──────── Data records ────────

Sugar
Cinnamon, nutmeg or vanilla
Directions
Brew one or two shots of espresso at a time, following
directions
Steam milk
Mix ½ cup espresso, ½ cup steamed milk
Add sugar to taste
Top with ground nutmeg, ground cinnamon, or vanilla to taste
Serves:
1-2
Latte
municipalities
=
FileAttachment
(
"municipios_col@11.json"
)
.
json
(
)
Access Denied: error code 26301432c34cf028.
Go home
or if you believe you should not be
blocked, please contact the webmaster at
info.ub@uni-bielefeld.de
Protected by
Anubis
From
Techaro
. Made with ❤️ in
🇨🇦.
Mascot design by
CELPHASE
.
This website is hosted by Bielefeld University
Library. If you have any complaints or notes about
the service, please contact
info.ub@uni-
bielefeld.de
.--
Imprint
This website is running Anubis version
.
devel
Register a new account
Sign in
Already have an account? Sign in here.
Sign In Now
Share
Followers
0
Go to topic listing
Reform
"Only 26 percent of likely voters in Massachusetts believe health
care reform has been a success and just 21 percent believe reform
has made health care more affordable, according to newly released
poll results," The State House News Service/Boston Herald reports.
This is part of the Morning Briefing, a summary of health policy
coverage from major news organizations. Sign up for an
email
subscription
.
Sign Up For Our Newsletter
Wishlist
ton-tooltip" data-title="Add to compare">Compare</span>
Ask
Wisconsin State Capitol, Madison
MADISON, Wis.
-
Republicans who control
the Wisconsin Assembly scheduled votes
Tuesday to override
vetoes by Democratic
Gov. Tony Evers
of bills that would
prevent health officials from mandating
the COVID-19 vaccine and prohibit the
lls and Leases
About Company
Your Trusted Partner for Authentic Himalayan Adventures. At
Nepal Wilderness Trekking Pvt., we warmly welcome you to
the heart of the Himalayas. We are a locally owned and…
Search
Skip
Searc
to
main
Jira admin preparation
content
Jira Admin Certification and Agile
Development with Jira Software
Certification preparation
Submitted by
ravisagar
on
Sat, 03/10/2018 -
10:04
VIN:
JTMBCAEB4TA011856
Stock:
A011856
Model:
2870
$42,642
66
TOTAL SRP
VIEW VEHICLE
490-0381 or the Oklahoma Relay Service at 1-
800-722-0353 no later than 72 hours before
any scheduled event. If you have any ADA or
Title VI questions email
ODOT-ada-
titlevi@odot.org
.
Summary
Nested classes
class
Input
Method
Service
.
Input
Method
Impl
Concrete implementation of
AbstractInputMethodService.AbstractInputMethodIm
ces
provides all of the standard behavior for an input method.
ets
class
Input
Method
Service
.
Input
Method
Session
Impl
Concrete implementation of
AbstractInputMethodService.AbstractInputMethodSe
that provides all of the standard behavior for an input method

────────

### How to complete this task
Pull out all lines in the data above that include "account".

### Response box
Register a new account
Already have an account? Sign in here.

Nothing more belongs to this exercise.